*Records excerpted from a collection*
──────

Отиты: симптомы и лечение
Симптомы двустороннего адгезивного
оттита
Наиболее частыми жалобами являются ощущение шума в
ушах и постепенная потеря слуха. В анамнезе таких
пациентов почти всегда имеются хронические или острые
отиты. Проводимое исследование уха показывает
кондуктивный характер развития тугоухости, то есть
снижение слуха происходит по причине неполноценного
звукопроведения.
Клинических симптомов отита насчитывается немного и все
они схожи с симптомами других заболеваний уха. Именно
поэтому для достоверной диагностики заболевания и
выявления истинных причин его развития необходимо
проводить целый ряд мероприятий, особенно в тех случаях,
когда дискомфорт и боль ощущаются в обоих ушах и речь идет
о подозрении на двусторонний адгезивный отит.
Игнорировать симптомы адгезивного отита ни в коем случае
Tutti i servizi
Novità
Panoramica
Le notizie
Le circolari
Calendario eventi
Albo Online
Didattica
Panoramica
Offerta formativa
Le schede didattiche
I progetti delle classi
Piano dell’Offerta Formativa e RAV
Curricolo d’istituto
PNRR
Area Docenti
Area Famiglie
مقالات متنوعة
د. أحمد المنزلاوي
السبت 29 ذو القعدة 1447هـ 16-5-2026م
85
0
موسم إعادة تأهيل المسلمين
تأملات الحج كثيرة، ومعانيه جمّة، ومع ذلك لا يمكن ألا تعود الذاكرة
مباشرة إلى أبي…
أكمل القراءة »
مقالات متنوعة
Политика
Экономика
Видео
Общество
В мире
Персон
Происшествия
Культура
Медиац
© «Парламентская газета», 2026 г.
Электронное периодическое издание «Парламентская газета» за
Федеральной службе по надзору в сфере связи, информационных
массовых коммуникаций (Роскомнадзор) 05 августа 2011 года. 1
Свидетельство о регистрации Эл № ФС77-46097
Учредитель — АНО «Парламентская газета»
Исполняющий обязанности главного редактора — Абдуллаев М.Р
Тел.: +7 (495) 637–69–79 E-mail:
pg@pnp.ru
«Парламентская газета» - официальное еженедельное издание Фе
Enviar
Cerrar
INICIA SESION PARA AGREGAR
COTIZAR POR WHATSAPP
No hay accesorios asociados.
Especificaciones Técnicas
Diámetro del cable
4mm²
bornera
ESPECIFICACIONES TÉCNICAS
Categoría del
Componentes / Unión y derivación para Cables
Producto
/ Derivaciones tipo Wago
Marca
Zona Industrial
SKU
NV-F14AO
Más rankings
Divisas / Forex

──────

*TASK ITEM*
Write out every entry once more, precisely as it stands.

*RESPONSE TO THE TASK*
Отиты: симптомы и лечение
Симптомы двустороннего адгезивного
оттита
Наиболее частыми жалобами являются ощущение шума в
ушах и постепенная потеря слуха. В анамнезе таких
пациентов почти всегда имеются хронические или острые
отиты. Проводимое исследование уха показывает
кондуктивный характер развития тугоухости, то есть
снижение слуха происходит по причине неполноценного
звукопроведения.
Клинических симптомов отита насчитывается немного и все
они схожи с симптомами других заболеваний уха. Именно
поэтому для достоверной диагностики заболевания и
выявления истинных причин его развития необходимо
проводить целый ряд мероприятий, особенно в тех случаях,
когда дискомфорт и боль ощущаются в обоих ушах и речь идет
о подозрении на двусторонний адгезивный отит.
Игнорировать симптомы адгезивного отита ни в коем случае
Tutti i servizi
Novità
Panoramica
Le notizie
Le circolari
Calendario eventi
Albo Online
Didattica
Panoramica
Offerta formativa
Le schede didattiche
I progetti delle classi
Piano dell’Offerta Formativa e RAV
Curricolo d’istituto
PNRR
Area Docenti
Area Famiglie
مقالات متنوعة
د. أحمد المنزلاوي
السبت 29 ذو القعدة 1447هـ 16-5-2026م
85
0
موسم إعادة تأهيل المسلمين
تأملات الحج كثيرة، ومعانيه جمّة، ومع ذلك لا يمكن ألا تعود الذاكرة
مباشرة إلى أبي…
أكمل القراءة »
مقالات متنوعة
Политика
Экономика
Видео
Общество
В мире
Персон
Происшествия
Культура
Медиац
© «Парламентская газета», 2026 г.
Электронное периодическое издание «Парламентская газета» за
Федеральной службе по надзору в сфере связи, информационных
массовых коммуникаций (Роскомнадзор) 05 августа 2011 года. 1
Свидетельство о регистрации Эл № ФС77-46097
Учредитель — АНО «Парламентская газета»
Исполняющий обязанности главного редактора — Абдуллаев М.Р
Тел.: +7 (495) 637–69–79 E-mail:
pg@pnp.ru
«Парламентская газета» - официальное еженедельное издание Фе
Enviar
Cerrar
INICIA SESION PARA AGREGAR
COTIZAR POR WHATSAPP
No hay accesorios asociados.
Especificaciones Técnicas
Diámetro del cable
4mm²
bornera
ESPECIFICACIONES TÉCNICAS
Categoría del
Componentes / Unión y derivación para Cables
Producto
/ Derivaciones tipo Wago
Marca
Zona Industrial
SKU
NV-F14AO
Más rankings
Divisas / Forex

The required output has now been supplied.